State how many lines in the material hold the string "Джамаат"; nothing besides that number is expected.

START SUPPLIED MATERIAL

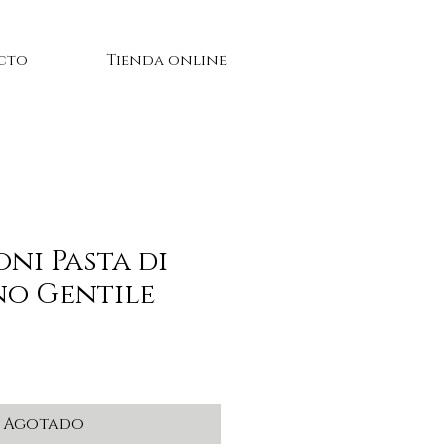
cto
Tienda online
oni Pasta di
o Gentile
cio
Agotado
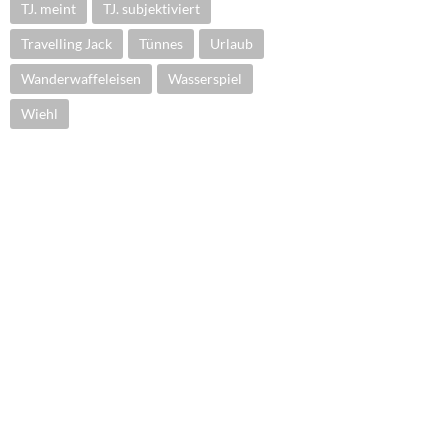
TJ. meint
TJ. subjektiviert
Travelling Jack
Tünnes
Urlaub
Wanderwaffeleisen
Wasserspiel
Wiehl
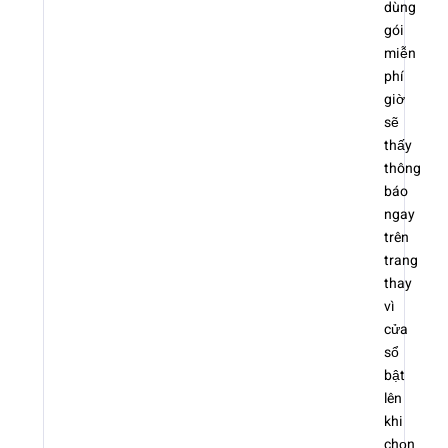
dùng
gói
miễn
phí
giờ
sẽ
thấy
thông
báo
ngay
trên
trang
thay
vì
cửa
sổ
bật
lên
khi
chọn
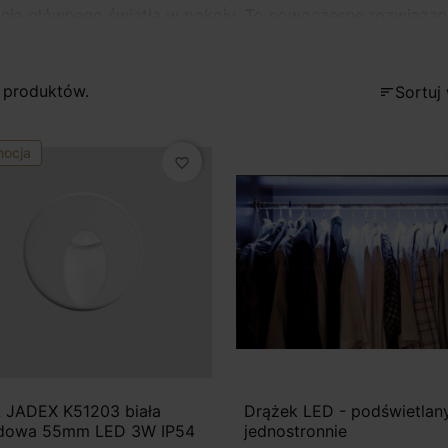
nia głównego światła w pokoju. To nowoczesne rozwiązani
 produktów.
Sortuj
sort
mocja
favorite_border
 JADEX K51203 biała
Drążek LED - podświetlan
dowa 55mm LED 3W IP54
jednostronnie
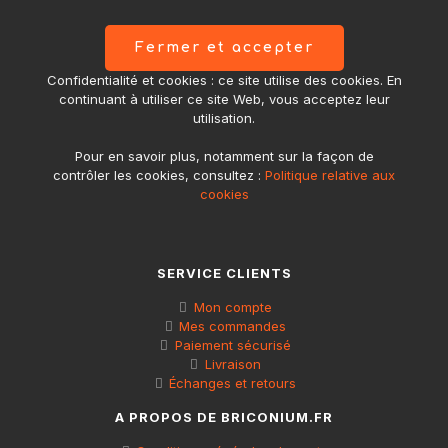
Confidentialité et cookies : ce site utilise des cookies. En
continuant à utiliser ce site Web, vous acceptez leur
utilisation.
Pour en savoir plus, notamment sur la façon de
contrôler les cookies, consultez :
Politique relative aux
cookies
SERVICE CLIENTS
Mon compte
Mes commandes
Paiement sécurisé
Livraison
Échanges et retours
A PROPOS DE BRICONIUM.FR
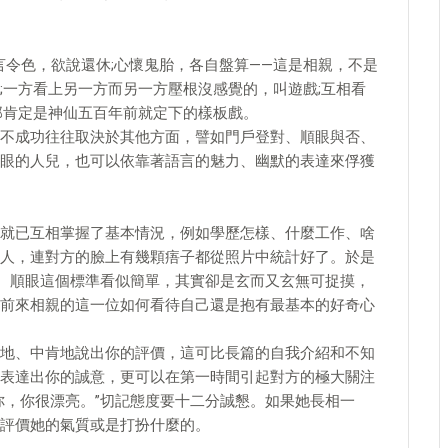
令色，欲說還休;心懷鬼胎，各自盤算——這是相親，不是
;一方看上另一方而另一方壓根沒感覺的，叫遊戲;互相看
那肯定是神仙五百年前就定下的樣板戲。
成功往往取決於其他方面，譬如門戶登對、順眼與否、
眼的人兒，也可以依靠著語言的魅力、幽默的表達來俘獲
已互相掌握了基本情況，例如學歷怎樣、什麼工作、啥
人，連對方的臉上有幾顆痦子都從照片中統計好了。於是
了。順眼這個標準看似簡單，其實卻是玄而又玄無可捉摸，
前來相親的這一位如何看待自己還是抱有最基本的好奇心
、中肯地說出你的評價，這可比長篇的自我介紹和不知
表達出你的誠意，更可以在第一時間引起對方的極大關注
你，你很漂亮。”切記態度要十二分誠懇。如果她長相一
評價她的氣質或是打扮什麼的。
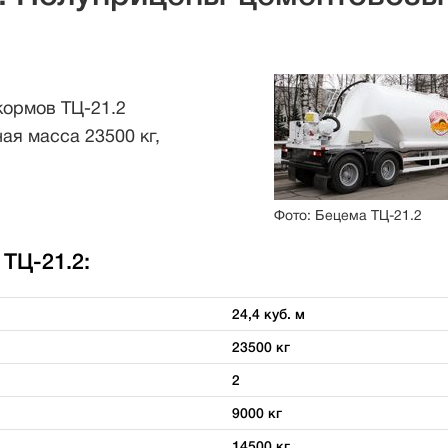
кормов ТЦ-21.2
ая масса 23500 кг,
Фото: Бецема ТЦ-21.2
ТЦ-21.2:
24,4 куб. м
23500 кг
2
9000 кг
14500 кг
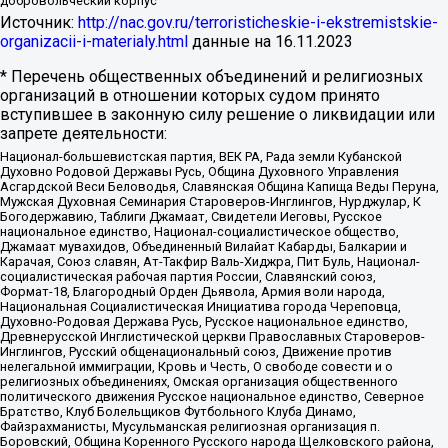
добровольческий корпус
Источник:
http://nac.gov.ru/terroristicheskie-i-ekstremistskie-
organizacii-i-materialy.html
данные на
16.11.2023
* Перечень общественных объединений и религиозных
организаций в отношении которых судом принято
вступившее в законную силу решение о ликвидации или
запрете деятельности:
Национал-большевистская партия, ВЕК РА, Рада земли Кубанской
Духовно Родовой Державы Русь, Община Духовного Управления
Асгардской Веси Беловодья, Славянская Община Капища Веды Перуна,
Мужская Духовная Семинария Староверов-Инглингов, Нурджулар, К
Богодержавию, Таблиги Джамаат, Свидетели Иеговы, Русское
национальное единство, Национал-социалистическое общество,
Джамаат мувахидов, Объединенный Вилайат Кабарды, Балкарии и
Карачая, Союз славян, Ат-Такфир Валь-Хиджра, Пит Буль, Национал-
социалистическая рабочая партия России, Славянский союз,
Формат-18, Благородный Орден Дьявола, Армия воли народа,
Национальная Социалистическая Инициатива города Череповца,
Духовно-Родовая Держава Русь, Русское национальное единство,
Древнерусской Инглистической церкви Православных Староверов-
Инглингов, Русский общенациональный союз, Движение против
нелегальной иммиграции, Кровь и Честь, О свободе совести и о
религиозных объединениях, Омская организация общественного
политического движения Русское национальное единство, Северное
Братство, Клуб Болельщиков Футбольного Клуба Динамо,
Файзрахманисты, Мусульманская религиозная организация п.
Боровский, Община Коренного Русского народа Щелковского района,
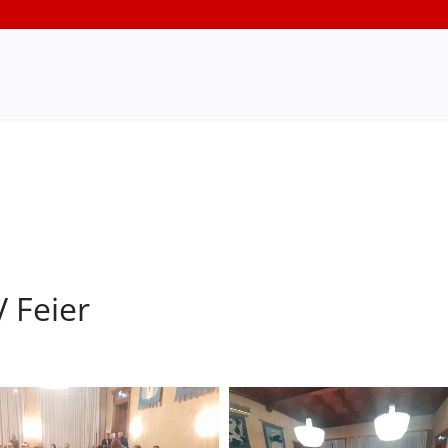
 Feier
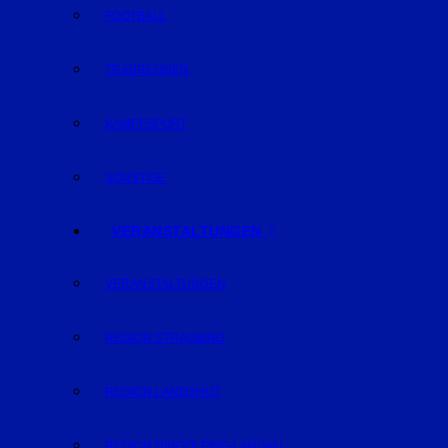
FOOTBALL
TRABRENNEN
KAMPFSPORT
SONSTIGE
VERANSTALTUNGEN
VERANSTALTUNGEN
REGION STRAUBING
REGION LANDSHUT
REGION DINGOLFING-LANDAU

END SUPPLIED MATERIAL

ANSWER BOX
2